Although either the source or the destination character set ID can be specified as OCI_UTF16ID, the length of the original and the converted data is represented in bytes, rather than number of characters. Note that the conversion does not stop when it encounters null data. To get the character set ID from the character set name, use OCINlsCharSetNameToId(). To check if derived data in the destination buffer contains replacement characters, use OCICharSetConversionIsReplacementUsed(). The buffers should be aligned with the byte boundaries appropriate for the character sets. For example, the ub2 datatype should be used to hold strings in UTF-16.

Returns

OCI_SUCCESS or OCI_ERROR; number of bytes converted

OCIUnicodeToCharSet()

Purpose

Converts a Unicode string to a multibyte string into an array.

Syntax

sword OCIUnicodeToCharSet ( dvoid       *hndl, 
                            OraText     *dst, 
                            size_t      dstlen, 
                            CONST ub2   *src, 
                            size_t      srclen, 
                            size_t      *rsize );

Parameters

hndl (IN/OUT): Pointer to an OCI environment or user session handle.
dst (OUT): Pointer to a destination buffer.
dstlen (IN): The size of destination buffer in bytes.
src (IN): Pointer to a Unicode string.
srclen (IN): The size of the source string in characters.
rsize (OUT): The number of bytes converted. If it is a NULL pointer, then nothing is returned.

Comments

The conversion stops when it reaches the source limitation or destination limitation. The function returns the number of bytes converted into a multibyte string. If dstlen is zero, then the function returns the number of bytes into rsize without conversion.
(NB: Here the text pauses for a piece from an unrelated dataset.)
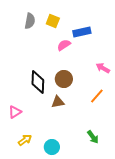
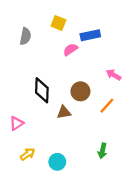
gray semicircle: (30, 21) -> (25, 36), moved
brown circle: (64, 79) -> (80, 91), moved
green arrow: (93, 137) -> (102, 151), turned 48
If a Unicode character is not convertible for the character set specified in OCI environment or user session handle, then a replacement character is used. In this case, OCICharsetConversionIsReplacementUsed() returns TRUE.

If OCI_UTF16ID is specified for SQL CHAR data in the OCIEnvNlsCreate() function, then this function produces an error.

Returns

OCI_SUCCESS, OCI_INVALID_HANDLE. or OCI_ERROR.